Don't get me wrong -- Emma Larkin does her groundwork, stays in cubicle-sized rooms, sits on hot buses and tries to rent a bicycle or go into an old building when the authorities are less than eager that she should do so. And there is all the material most people are going to need or want on Orwell and the Burma of his day. These things aren't the problem.
The problem, rather, is that the whole enterprise is more than a touch predictable. If anyone proposed such a scheme to you, you would just know for certain in advance that there would be stories of colonial stuffiness, modern restrictions and actual repression, historical snippets and people coming up to the author in the half-light and asking her to tell the world about their plight. Anyone who knows Burma, in addition, will know all about the teahouses, the strange mix of Westernness and Easternness in educated Burmese, the street puppet plays, the pagodas and the terrible record of the junta. What's missing, however, is something else. What this book doesn't have is fire in the soul.

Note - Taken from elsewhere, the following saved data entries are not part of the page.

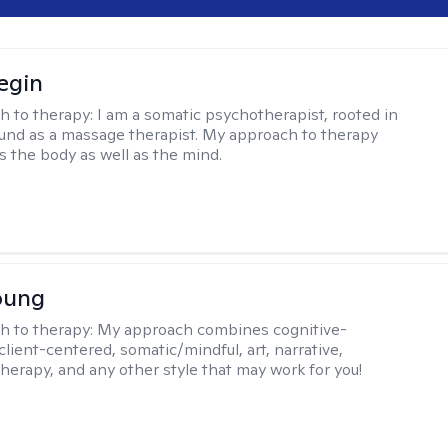
egin
h to therapy:
I am a somatic psychotherapist, rooted in
nd as a massage therapist. My approach to therapy
s the body as well as the mind.
oung
h to therapy:
My approach combines cognitive-
client-centered, somatic/mindful, art, narrative,
therapy, and any other style that may work for you!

I feel I'm being unkind. What, then, are the book's strengths?
Mainly, it's conveniently laid-out and reliable. Orwell based Burmese Days on the northern town on Katha. He sketched a town plan of the place and followed it closely, so much so that his London publisher thought it was too close to reality and might therefore be libellous. As a result it was first published in the US, and only a year later, with many details altered, in the UK. Emma Larkin tells us all this, considers the tennis club where so much of the novel's action is located, and gives us the historical information about a move to admit token Burmese to such places. She does the same for the other towns Orwell lived in, interspersing records of her chats with locals and more thorough-going interviews with well-placed and well-informed people. She describes the scenery and the traveling conditions. This book, in other words, is above all else supremely competent. You can, you feel, always trust the author -- as far, that is, as she goes.
But the sad fact is that intemperence, bias, anger and people losing their cool generally make for far better books than calm, measured accounts of not-all-that-dangerous travel. Emma Kirby is thus as far as it's possible to imagine anyone being from a writer such as Hunter S. Thompson. And that leaves me with an unavoidable thought: how very, very much I'd rather have read a book about Burma, any book about Burma, by THAT particular writer! A title such as Secret Histories would have set him off in directions undreamt of by Emma Kirby.